When the line containing "1.1.39. An autoradio" is found in the data below, copy it and each line after it through the line containing "1.1.9. An identification card (107, 521)", exactly and with no others.

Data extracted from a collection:
■ ■ ■ ■

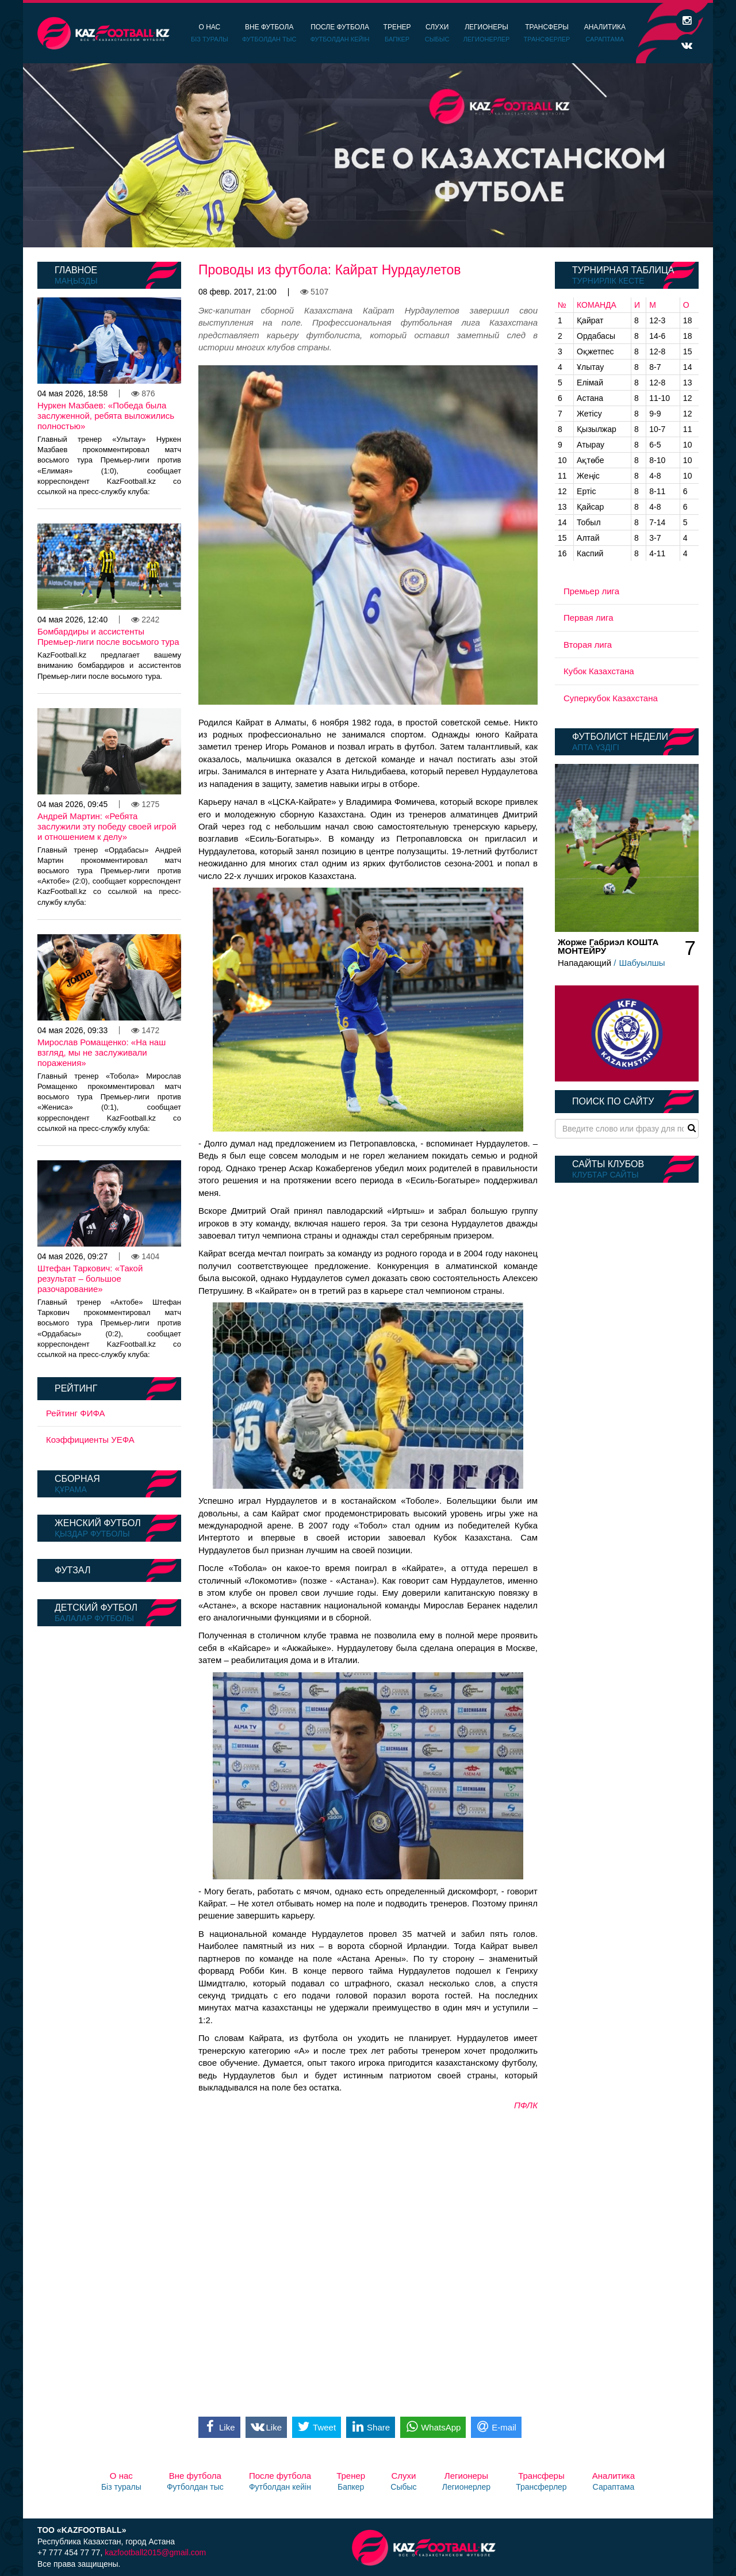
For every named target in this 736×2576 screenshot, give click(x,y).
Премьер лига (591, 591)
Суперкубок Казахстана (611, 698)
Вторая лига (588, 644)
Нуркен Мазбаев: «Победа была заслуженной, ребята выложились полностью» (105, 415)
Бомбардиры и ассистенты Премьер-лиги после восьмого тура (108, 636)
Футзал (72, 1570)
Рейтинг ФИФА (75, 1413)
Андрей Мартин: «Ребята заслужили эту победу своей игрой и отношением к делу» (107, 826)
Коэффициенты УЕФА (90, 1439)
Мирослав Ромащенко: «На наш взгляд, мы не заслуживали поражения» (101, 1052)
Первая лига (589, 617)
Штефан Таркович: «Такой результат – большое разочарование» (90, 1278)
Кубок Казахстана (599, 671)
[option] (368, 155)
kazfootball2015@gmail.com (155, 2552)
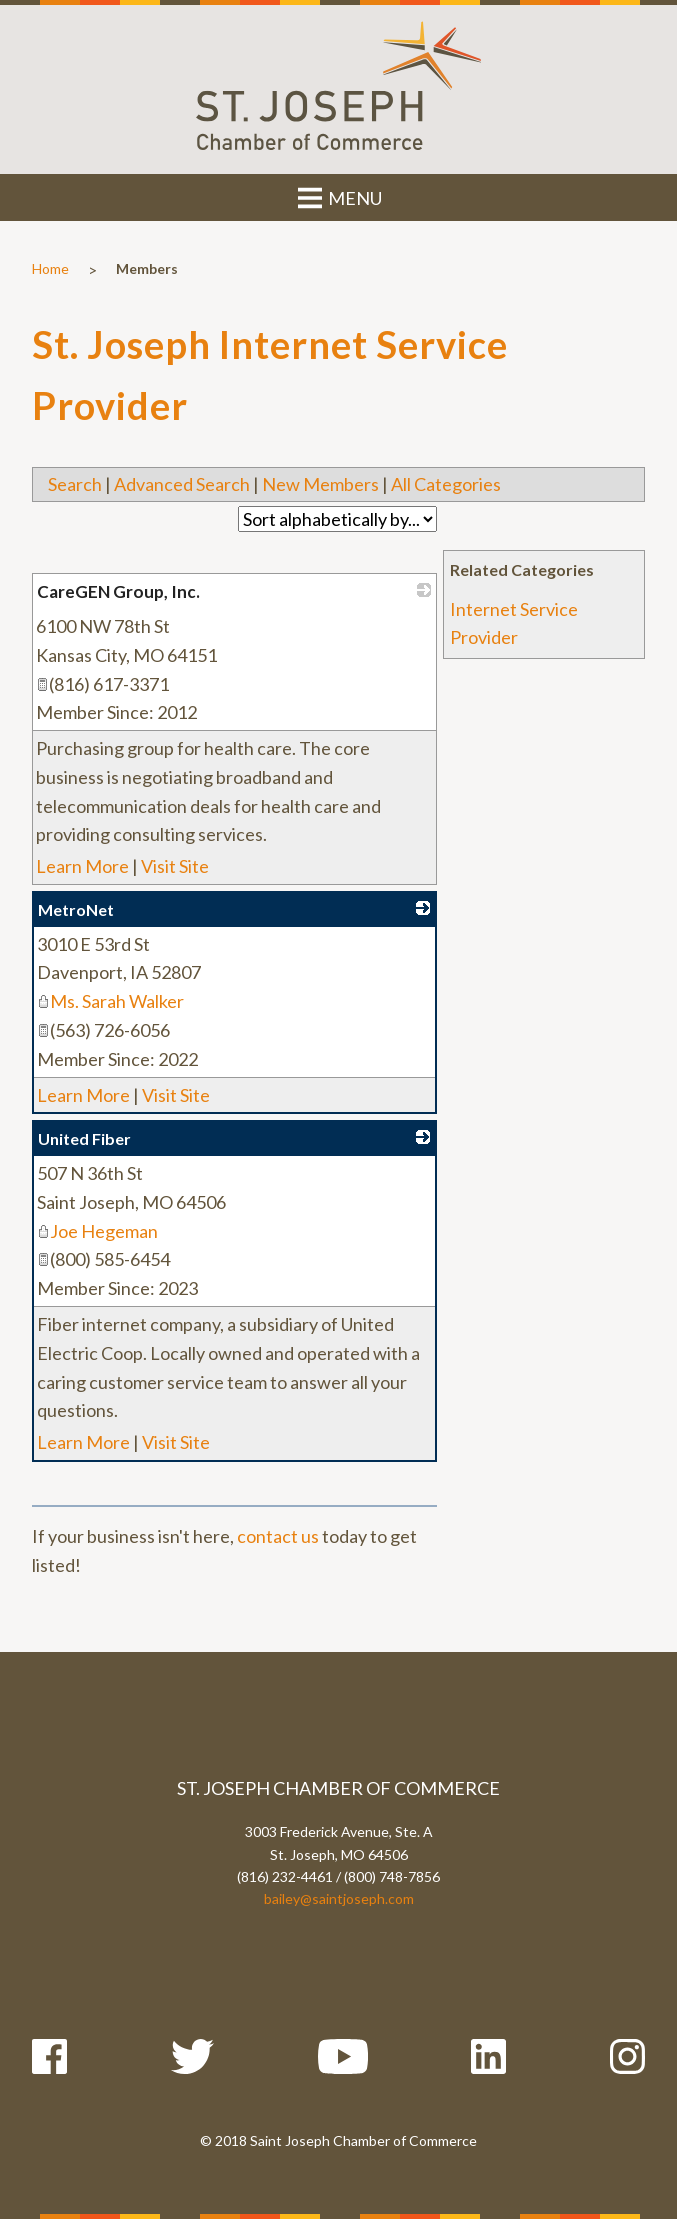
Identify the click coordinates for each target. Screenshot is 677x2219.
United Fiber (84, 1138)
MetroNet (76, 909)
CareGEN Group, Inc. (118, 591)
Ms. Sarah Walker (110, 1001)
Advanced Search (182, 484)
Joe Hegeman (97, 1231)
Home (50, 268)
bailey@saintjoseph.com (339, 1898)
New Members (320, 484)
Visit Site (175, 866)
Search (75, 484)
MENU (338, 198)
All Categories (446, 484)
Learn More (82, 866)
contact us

■ ■ ■ ■

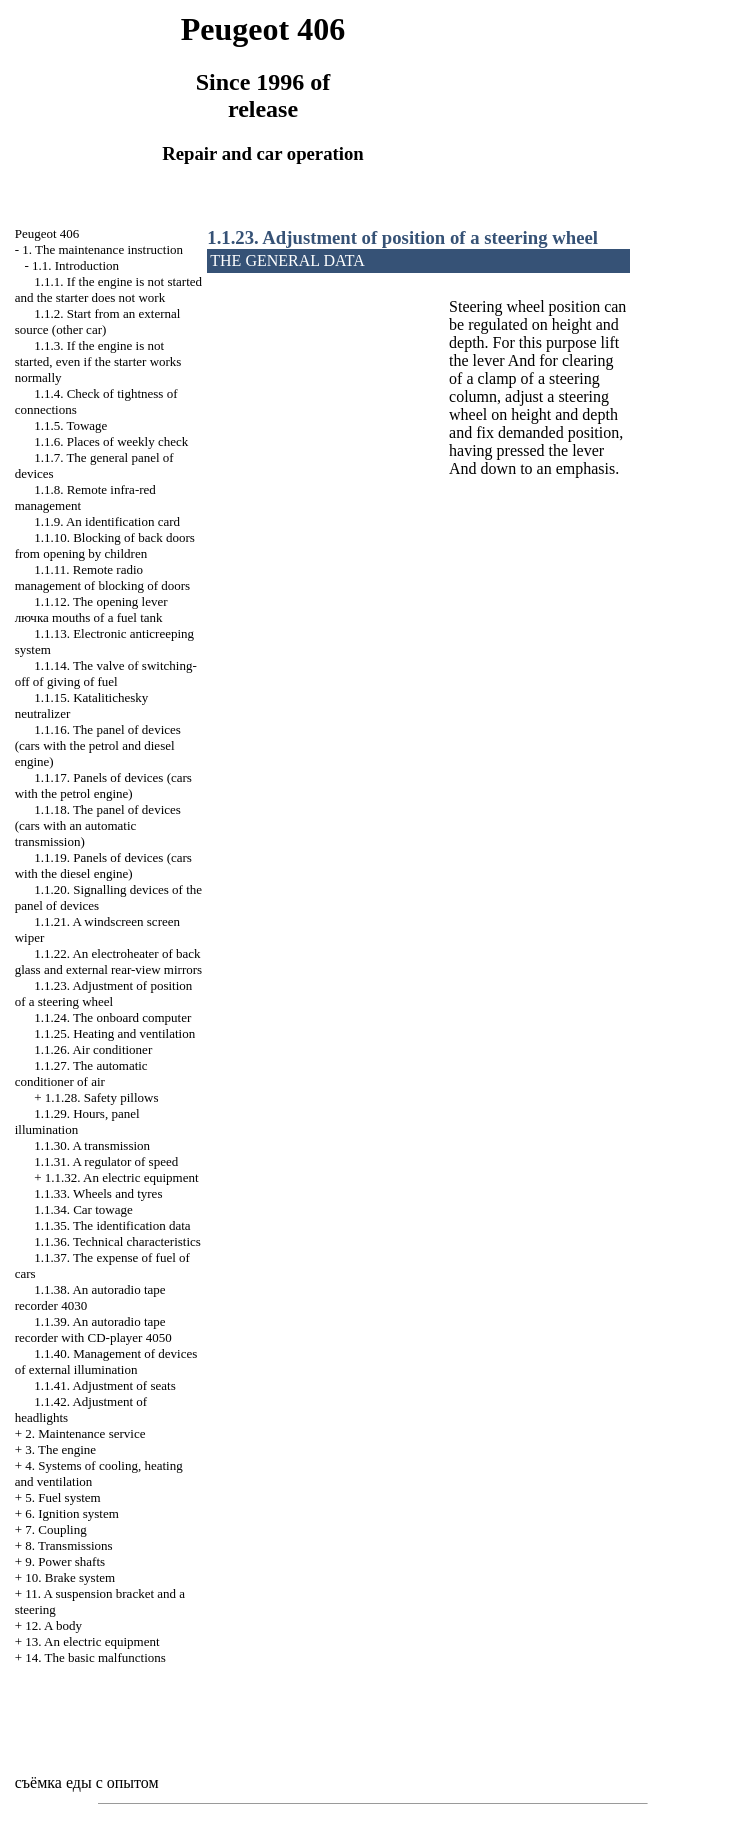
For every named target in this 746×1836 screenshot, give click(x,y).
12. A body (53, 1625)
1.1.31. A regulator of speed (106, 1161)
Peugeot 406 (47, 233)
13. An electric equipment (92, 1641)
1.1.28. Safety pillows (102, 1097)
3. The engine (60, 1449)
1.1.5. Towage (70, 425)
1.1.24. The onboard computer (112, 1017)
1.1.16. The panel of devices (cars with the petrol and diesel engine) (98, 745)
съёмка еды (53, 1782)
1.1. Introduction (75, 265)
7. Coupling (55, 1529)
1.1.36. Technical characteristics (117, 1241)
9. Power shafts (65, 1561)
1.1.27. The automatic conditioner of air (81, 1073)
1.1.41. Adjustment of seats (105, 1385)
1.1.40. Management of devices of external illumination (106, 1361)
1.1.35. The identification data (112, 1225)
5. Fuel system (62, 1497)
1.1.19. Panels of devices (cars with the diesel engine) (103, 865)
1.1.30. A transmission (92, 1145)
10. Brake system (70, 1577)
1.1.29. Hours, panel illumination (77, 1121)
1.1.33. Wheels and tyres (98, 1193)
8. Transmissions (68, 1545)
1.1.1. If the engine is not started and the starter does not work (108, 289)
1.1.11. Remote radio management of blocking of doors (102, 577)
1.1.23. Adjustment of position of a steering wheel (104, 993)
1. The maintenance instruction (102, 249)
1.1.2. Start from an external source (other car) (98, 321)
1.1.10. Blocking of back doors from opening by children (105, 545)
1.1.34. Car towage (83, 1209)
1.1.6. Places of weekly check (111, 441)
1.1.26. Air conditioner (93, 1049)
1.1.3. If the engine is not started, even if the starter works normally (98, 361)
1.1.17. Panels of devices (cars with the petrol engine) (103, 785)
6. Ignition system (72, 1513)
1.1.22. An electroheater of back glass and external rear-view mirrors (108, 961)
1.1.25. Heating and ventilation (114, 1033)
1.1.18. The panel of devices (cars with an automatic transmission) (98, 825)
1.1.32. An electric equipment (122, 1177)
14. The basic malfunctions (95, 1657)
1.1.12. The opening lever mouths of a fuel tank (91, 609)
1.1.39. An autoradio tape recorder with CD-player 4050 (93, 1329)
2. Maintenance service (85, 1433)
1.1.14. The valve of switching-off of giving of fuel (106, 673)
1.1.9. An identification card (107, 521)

■ ■ ■ ■

§ **Task response**:
1.1.39. An autoradio tape recorder with CD-player 4050 (93, 1329)
2. Maintenance service (85, 1433)
1.1.14. The valve of switching-off of giving of fuel (106, 673)
1.1.9. An identification card (107, 521)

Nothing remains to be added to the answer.